それから俺たちは、たこ焼き、焼きそば、射的、金魚すくい……と回れるだけの屋台を回った。後半はつい熱中して夏生と輪投げで勝負したりもした。なぜか結果は全敗だった。

 そうこうしているうちに花火の時間になり、俺たちは適当に場所を見繕って座った。今日は天気も良く、周囲はすぐに家族連れやカップルでいっぱいになった。

「結構人いるね」

 綺麗に見えるといいけど、と夏生は少し背伸びをして前の方をうかがう。

「まぁ、大丈夫だろ。花火は上に上がるんだし」

「それくらい知ってますー」

 夏生はむくれたように頬を膨らます。

「本当にー? そもそも花火自体見たことあるのかぁー?」

 俺はからかうようにして言った。今日は朝から散々にしてやられたので、せめてもの仕返しのつもりだった。

 すると、夏生は自嘲するような笑みをこぼして、ぽつりとつぶやいた。


「花火だけなら、ひとりで何度も見たよ」


 その声とほぼ同時に、花火の破裂音があたりに響き渡った。

 続けて二発、三発と花火が上がり、空気を震わせる。

 しかし、それらの音はまるで俺の中に入ってこなかった。


 ――どういう意味だろう……?


 中空に咲く大輪の花に、俺はほぼ無意識に目をやった。青と、緑の花が、夜空を彩り、散っていく。


「花火ってさ、綺麗だけど、なんだか切ないよね」


 夏生の声が、やけにはっきり聞こえてきた。


「ヒューーって上がってる花火玉を見てるとわくわくするし、その後パッと空に咲く花火も、とっても素敵」


 ドォン、ドォォンという破裂音が、遠くから聞こえた。


「でも、その後は、あっという間に消えて、なくなってしまう。……なんだか、儚いよね」


 夏生はそれだけ言うと、口を閉ざした。

 あたりには(まばゆ)いほどの光が降り注ぎ、それは次々に咲いては散っていった。

 俺は、ただただ光り輝く夜空を眺めていた。

 綺麗だ、と思った。

 でもそれは、夏生の言うように、どこか寂しくて、儚くて、虚しかった。

 そう、まるで……


「俺たち、みたいだな」


 思わず、口に出していた。出してしまっていた。

 裏庭での出会いから始まり、本来なら普通に活動すらできない夏空の下で、俺たちは過ごしてきた。

 一日の大半をベッドで過ごしてきたころとは違って、夏生との夏はすごく楽しかった。ひまわり畑での散歩も、裏庭での何気ない会話も、天体観測も、キャンプも……。

 どれもこれもが、これまでにない暖かみと、光に包まれていた。いつしか心のどこかで、終わってほしくない、そう思っていた。


 でも、契約が終わればなくなってしまう。今の日常は、結局のところ非日常でしかない。

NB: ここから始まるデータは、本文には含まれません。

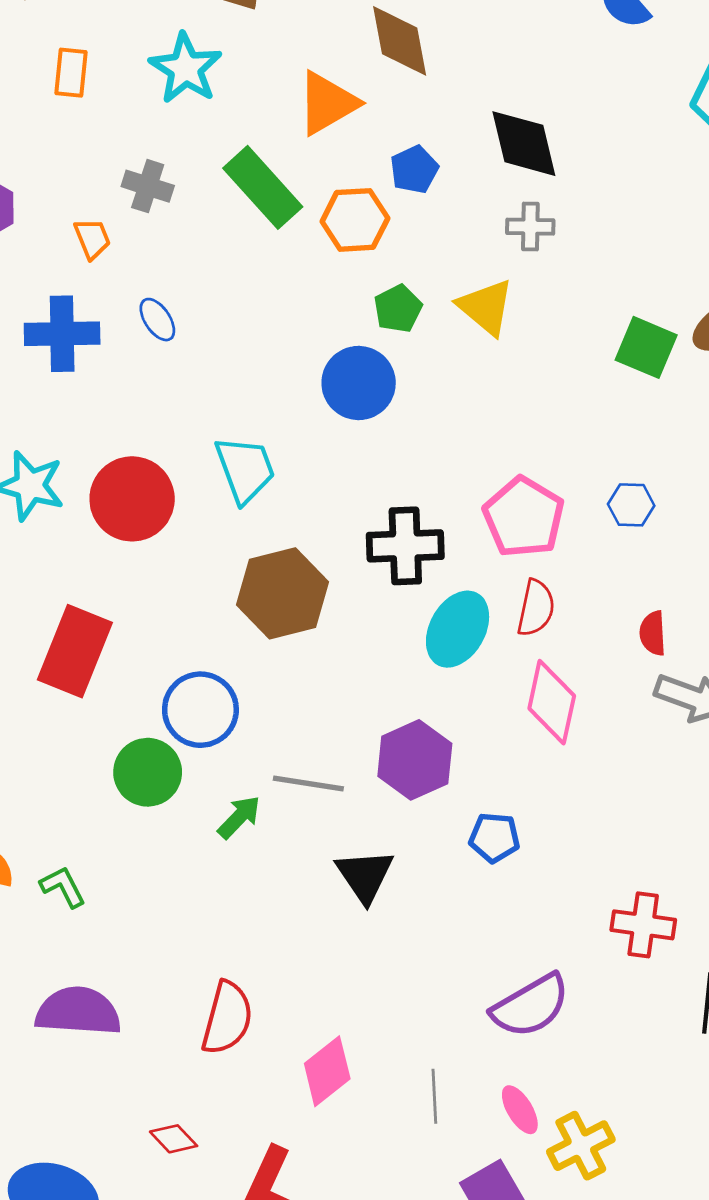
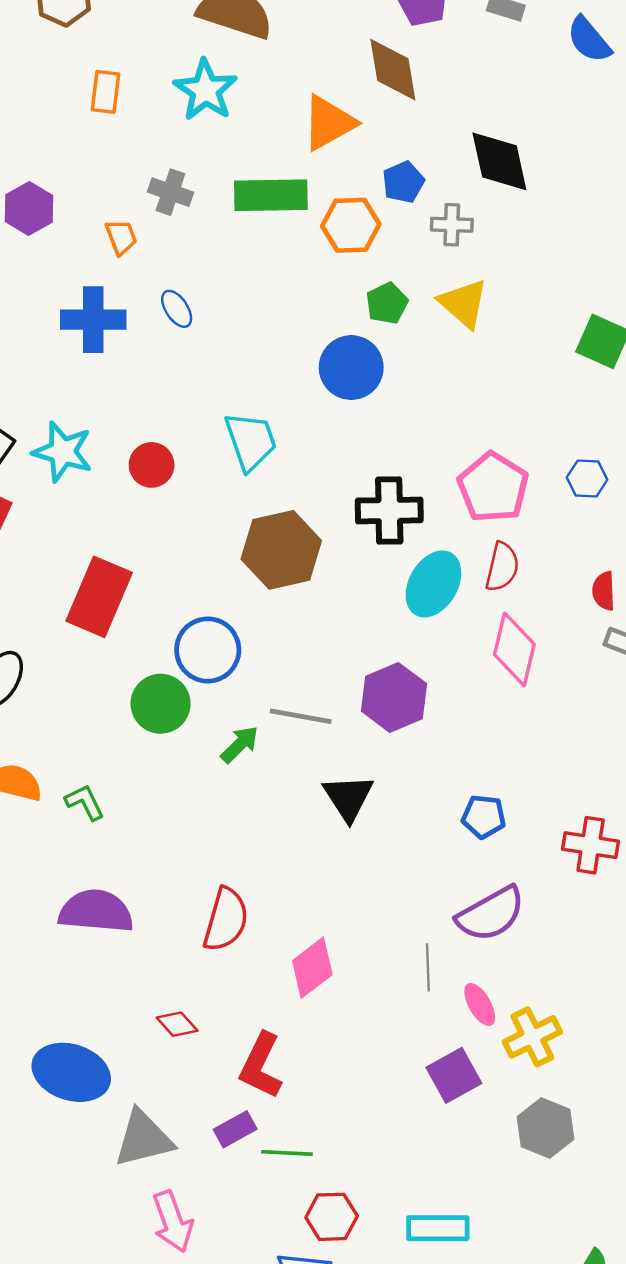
green rectangle: (263, 187) -> (271, 195), turned -50
gray cross: (530, 227) -> (452, 225), moved
red circle: (132, 499) -> (152, 465), size x0.6
blue pentagon: (494, 838) -> (484, 817), moved
gray line: (434, 1096) -> (428, 967), moved

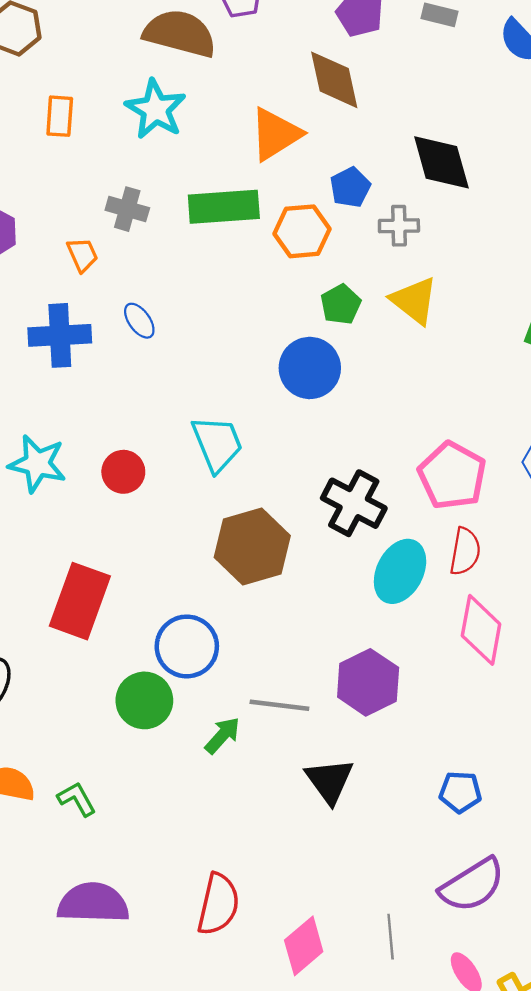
black cross: (389, 510) -> (354, 503), turned 32
gray line: (428, 967) -> (391, 937), moved

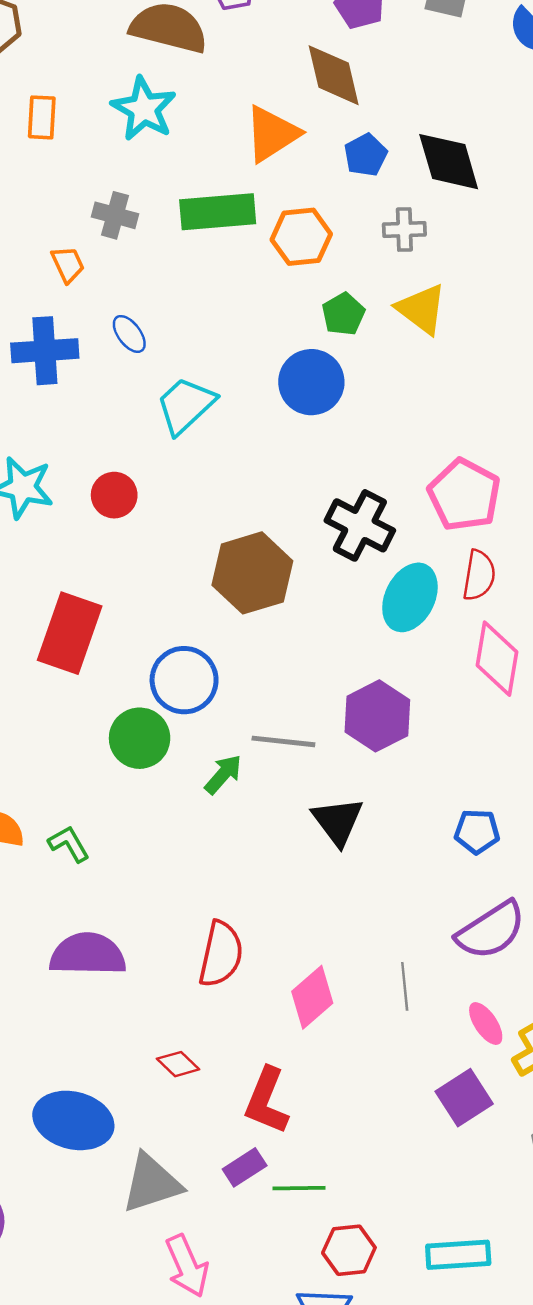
blue pentagon: (350, 187) -> (366, 155), moved
cyan trapezoid: (217, 444) -> (186, 405), moved, turned -110

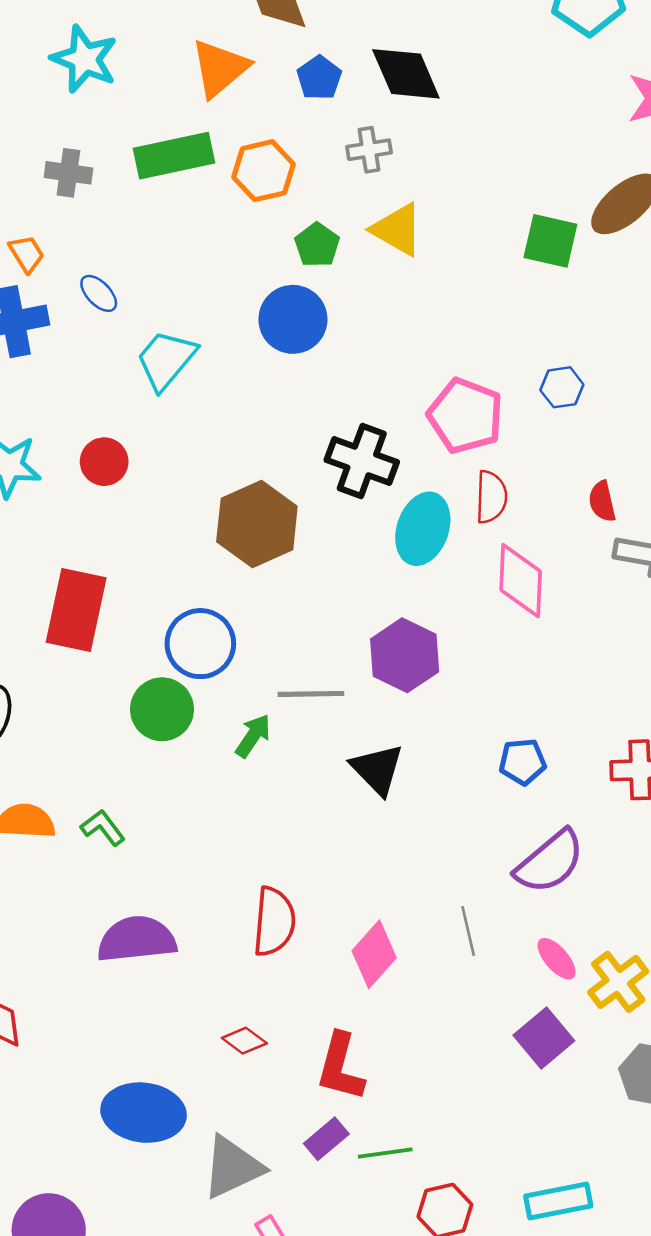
orange trapezoid: (68, 264) -> (27, 254), moved

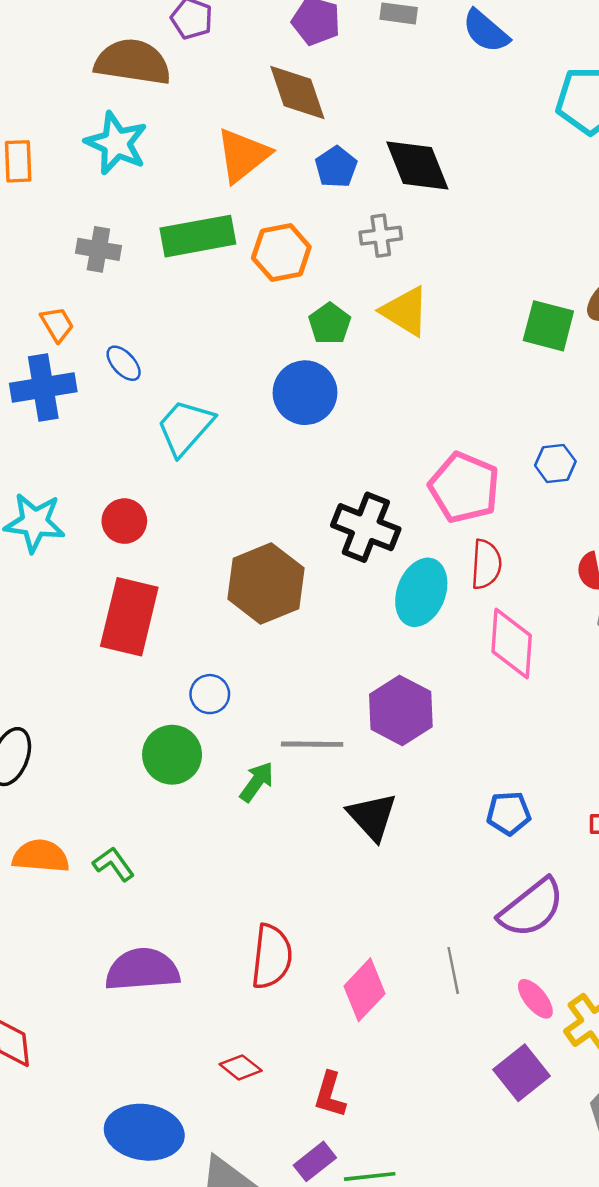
red rectangle: (76, 610) -> (129, 617), moved
blue circle: (200, 644) -> (210, 694), size x0.6
red L-shape: (340, 1067) -> (330, 1095), size x0.7

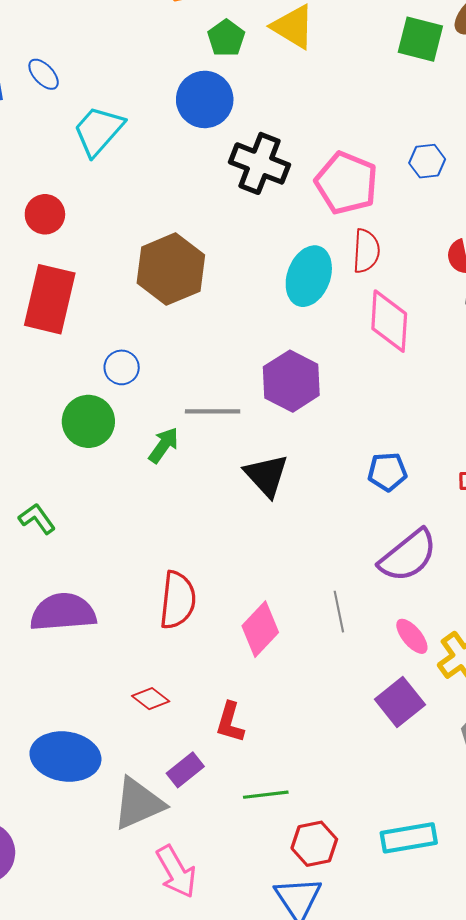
black cross: (366, 527) -> (260, 163), moved
purple rectangle: (315, 1161) -> (185, 770), moved

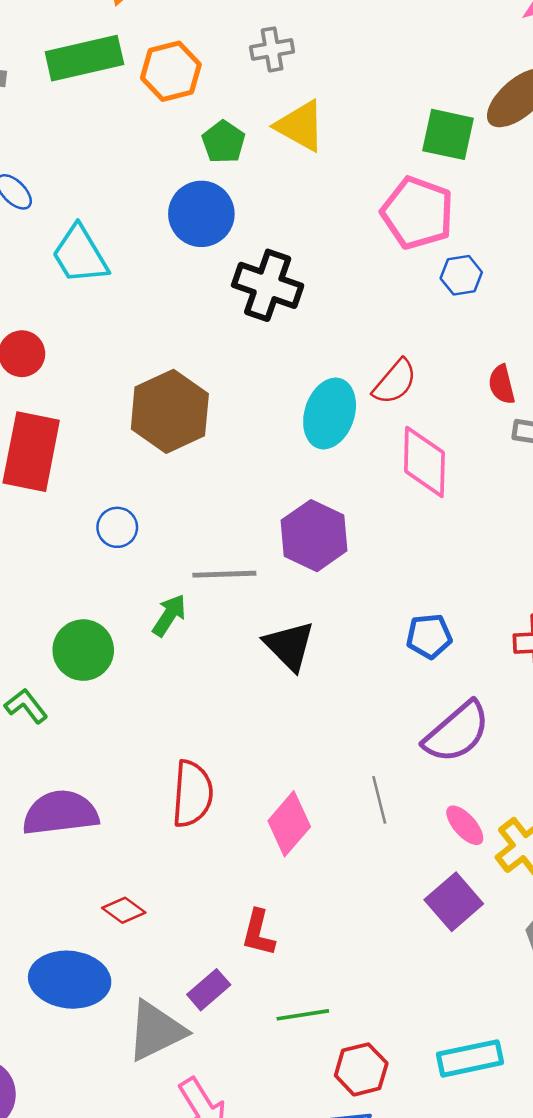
cyan trapezoid: (98, 131) -> (80, 255), turned -70
pink pentagon: (346, 183) -> (417, 213), moved
red semicircle: (366, 251) -> (395, 382), turned 39
green circle: (88, 421) -> (83, 650), moved
red diamond: (151, 699) -> (124, 910), moved

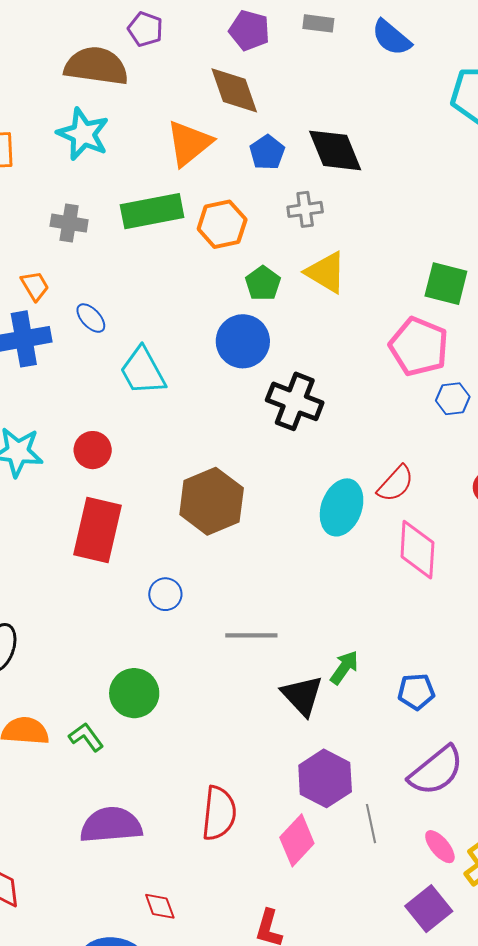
purple hexagon: (314, 536) -> (325, 778), moved
green arrow: (169, 615) -> (344, 667), moved
red diamond: (124, 910) -> (160, 906), turned 32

 それはどこか、突然咲いて、綺麗に輝いて、儚く散っていく花火に、そっくりだと思った。


「あのさ」

 俺は夜空から目を離して、夏生を見る。

「契約、のことなんだけど……」

 そこで、言葉に詰まる。

 キャンプ場での夜の会話が、フラッシュバックした。

 ただあの時とは違い、今は、ここで何か言わないと夏生との関係が終わってしまうような、そんな気がした。

「その……」

「ふふっ。まるで、告白でもするみたいだね」

 唐突に、夏生が俺の方に目を向けた。その口元は、小さく微笑んでいた。

「私からも、言いたいことがあるんだ」

「え?」

 思わず身構える。でも、その後に続いた言葉は、俺が想像していたものとは全く違っていた。

「契約の期間、少しだけでいいから延長してくれないかな?」

「へ?」

 間抜けな声が、口から漏れた。

「まだちょっと、やりたいことがあって。ダメ、かな?」

 懇願するように夏生は言った。その瞳に映る自分の顔が、微かに揺れていた。

 数瞬の沈黙が流れた。

 もちろん迷っているわけじゃない。ただ、どうして夏生からそんなことを言ってきたのかが、どうしても腑に落ちなかった。
 そのわずかな沈黙をどう解釈したのか、夏生は不安げな表情になった。

「どうしたの? やっぱり……」

「い、いや、大丈夫! 全然大丈夫!」

 俺は慌てて返事をした。あたりには、花火のフィナーレでうるさいくらいの音が無尽に飛び交っていた。

 夏生は一転して嬉しそうに笑うと、夜空一面に咲き誇っている花火に目を戻した。俺も同じようにして、空を見上げる。

 今は何も考えないようにしようと思った。
 
 このかけがえのない時間を、その時間がもう少しだけ続くことの喜びを、ただただ噛み締めていようと、そう思った。